Não te conheço, mas te odeio

Em um prédio de quatro blocos, 100 apartamentos e 350 moradores, era de se esperar que existissem torcedores de todos os times. Os dois grandes da cidade eram preferência entre os condôminos.

A rivalidade era acirrada, mesmo com alguns nunca se vendo. Bastava um gol para que as provocações (ou comemorações) começassem. Não precisava ser partida entre as duas equipes. Bastava uma delas estar em campo para os xingamentos e gritos, entoados e ouvidos em todos os blocos, se espalharem pelos 15 andares e quase 50 metros de altura.

Apesar de nunca terem se visto, os provocadores conheciam bem quem eram seus ‘adversários’. Era o fulano do bloco B, sexto andar, ou a chata de galocha da menina do bloco C, segundo andar. Sabiam bem onde era o lugar ideal para gritar para que o rival pudesse ouvir melhor a provocação. Se gritasse da cozinha, a menina não ouviria tão bem. Já da sala, ela ouviria como se estivessem bem ao seu lado.

Em dias de derrota, não adiantava discutir. Era melhor ouvir as comemorações dos que secaram durante os 90 minutos, loucos para descarregar a raiva que ficou da última vez em que o tiraram do sério. Chumbo trocado não dói. Os que não se seguravam, rebatiam, mas não valia a pena gastar a voz quando o triunfo não aparecia. Era melhor sumir do prédio, dar uma volta, pegar um filme e tentar esquecer.

Em jogo entre as duas equipes, o bicho pegava, literalmente. Até os cachorros entravam na parada. Os latidos começavam antes mesmo dos jogos, provocados pelos fogos de artifício que a vizinhança do quarteirão resolvia soltar. Depois de vitória então, volta e meia os nomes dos times eram gritados, até a madrugada. Deixar o perdedor dormir não valia.

Naquele 19 de abril, o clássico marcou a final do campeonato. Os 2 a 0 vieram ainda no começo do jogo e quem teve a sorte de ver o time em um dia inspirado, aproveitou a deixa para pedir silêncio do adversário, que devia estar roendo até as unhas do pé em frente à televisão.

Ao final do jogo, era um saindo para comemorar e outro em casa, louco para pegar no sono o quanto antes e esquecer tudo que passou. A segunda feira seria pesada. Mas o sono não veio. Resolveu descer para fumar um cigarro, conversar com o porteiro, ver as crianças brincando.
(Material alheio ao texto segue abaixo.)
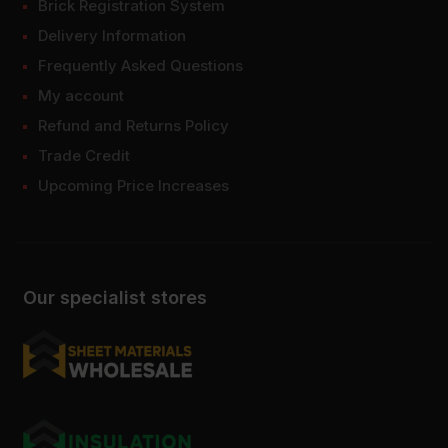
Brick Registration System
Delivery Information
Frequently Asked Questions
My account
Refund and Returns Policy
Trade Credit
Upcoming Price Increases
Our specialist stores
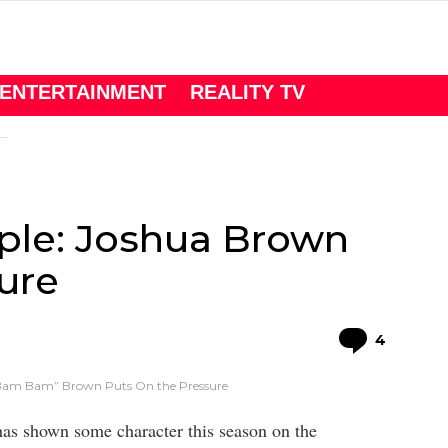
ENTERTAINMENT
REALITY TV
ple: Joshua Brown
ure
Comme
4
“Bam Bam” Brown Puts On the Pressure
as shown some character this season on the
Aos 30 segundos de elevador, parada no quinto andar. Entra um homem gordo, de barba, mal vestido. Mal o cumprimentou. Apertou o botão da garagem, ao lado do já acionado P da portaria. Quando o derrotado saiu do elevador, um até logo do companheiro de corpo avantajado. Reconheceu na hora a voz do provocador de vários anos. Tentou ainda abrir a porta do elevador, que já havia descido. Ainda teve tempo de ver o vizinho sorrindo maliciosamente para ele, enquanto descia. O dedo do meio esticado também pode ser visto.

Agora sim sabia de quem era aquela voz pesada, que gritava ‘gol’ seguidamente. O gordo o conhecia, já sabia quem ele era. Ao contrário, ele nem havia desconfiado do vizinho com pedaços de pano encobrindo o corpo. Agora, pelo menos, já sabia de quem se tratava, sua fisionomia, andar e bloco. O apartamento não importava.

Uma surpresa estaria guardada para um futuro próximo, na vitória que viria, certamente, em poucos meses. Os vizinhos de andar seriam prejudicados. Tomariam um belo susto, tão grande quanto o do rival aborrecido. Agora era guerra.

5 comentários:

Vinícius F. Magalhães disse...

Gostei, Jah! Acho que você até bem poderia continuar. Ia ficar bacana.

Daniel Ottoni disse...

Ia ficar grande demais...rs...

mas vlw!

Brenim disse...

Achei que era aquela galera da pouso alegre x celio de castro. Essa daria uma boa tb, mas gostei do post.

Rodrigo Melo disse...

e aquela do Geraldo Fogueteiro??? Aquela sim merece um post! boa dodô

Daniel Ottoni disse...

Quantas demandas!

Podem me cobrar, todas sairão...rs...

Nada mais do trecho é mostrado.